Action item
Copy each line containing "which" from the listing below.
(Beginning of The records)
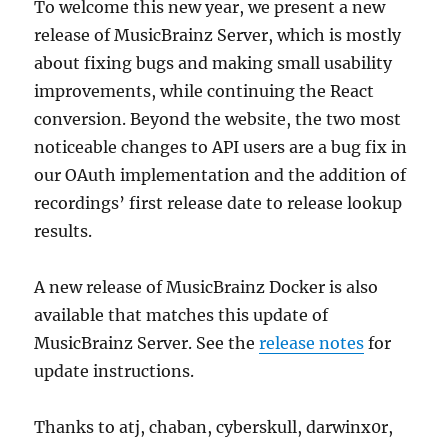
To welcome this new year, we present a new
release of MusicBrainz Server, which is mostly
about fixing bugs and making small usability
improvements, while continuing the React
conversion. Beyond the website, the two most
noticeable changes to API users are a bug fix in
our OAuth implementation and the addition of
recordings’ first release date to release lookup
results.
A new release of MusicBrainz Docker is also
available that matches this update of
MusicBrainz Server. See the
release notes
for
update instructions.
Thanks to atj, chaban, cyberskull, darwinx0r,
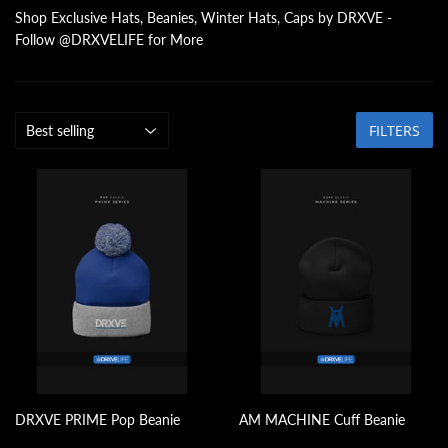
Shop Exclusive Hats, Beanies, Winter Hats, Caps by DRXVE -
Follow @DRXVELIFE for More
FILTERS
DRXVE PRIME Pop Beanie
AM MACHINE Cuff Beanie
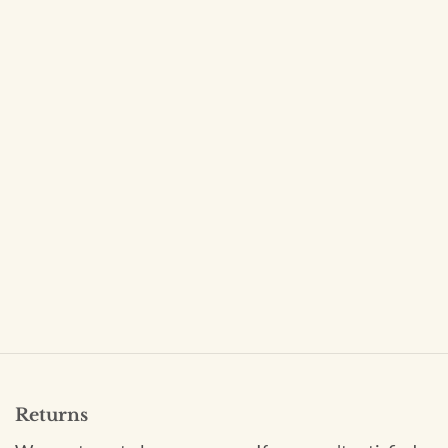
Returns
(End of The records)
(Beginning of The records)
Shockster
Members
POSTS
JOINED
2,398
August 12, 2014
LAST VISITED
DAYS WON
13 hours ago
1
(End of The records)
(Beginning of The records)
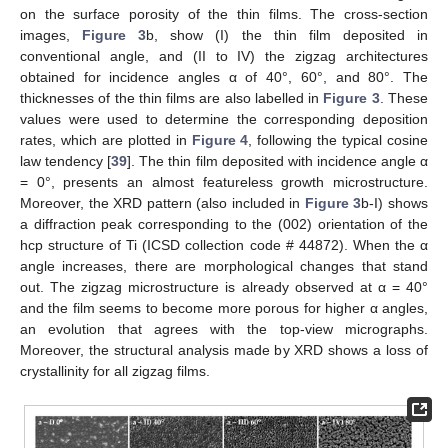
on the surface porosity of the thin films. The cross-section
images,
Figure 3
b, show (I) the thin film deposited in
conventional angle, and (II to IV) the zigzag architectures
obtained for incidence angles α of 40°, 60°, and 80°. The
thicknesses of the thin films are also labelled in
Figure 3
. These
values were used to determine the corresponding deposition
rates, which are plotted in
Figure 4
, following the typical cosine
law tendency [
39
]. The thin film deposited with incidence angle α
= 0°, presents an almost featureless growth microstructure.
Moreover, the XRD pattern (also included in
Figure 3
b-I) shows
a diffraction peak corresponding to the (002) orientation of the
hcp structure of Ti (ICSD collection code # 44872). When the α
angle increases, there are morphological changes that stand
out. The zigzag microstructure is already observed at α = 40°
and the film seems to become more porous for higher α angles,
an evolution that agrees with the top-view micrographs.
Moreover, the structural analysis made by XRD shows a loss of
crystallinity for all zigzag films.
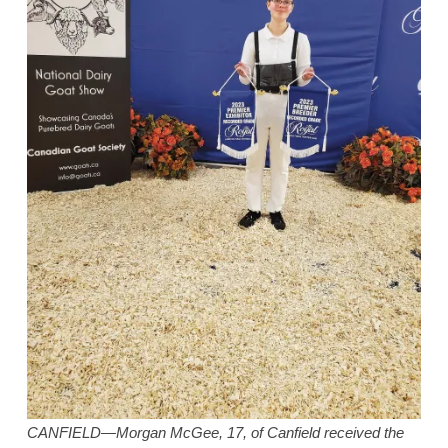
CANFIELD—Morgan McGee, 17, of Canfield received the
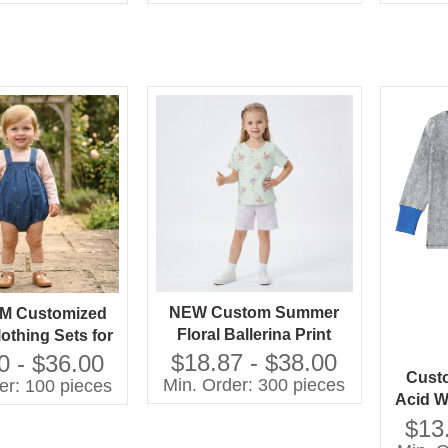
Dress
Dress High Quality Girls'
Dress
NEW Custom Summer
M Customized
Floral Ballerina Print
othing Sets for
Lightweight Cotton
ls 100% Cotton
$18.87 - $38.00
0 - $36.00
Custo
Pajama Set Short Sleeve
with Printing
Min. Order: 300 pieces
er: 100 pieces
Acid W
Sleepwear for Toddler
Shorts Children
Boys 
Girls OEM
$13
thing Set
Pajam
(End of The records)
Exercise output
release of MusicBrainz Server, which is mostly
rates, which are plotted in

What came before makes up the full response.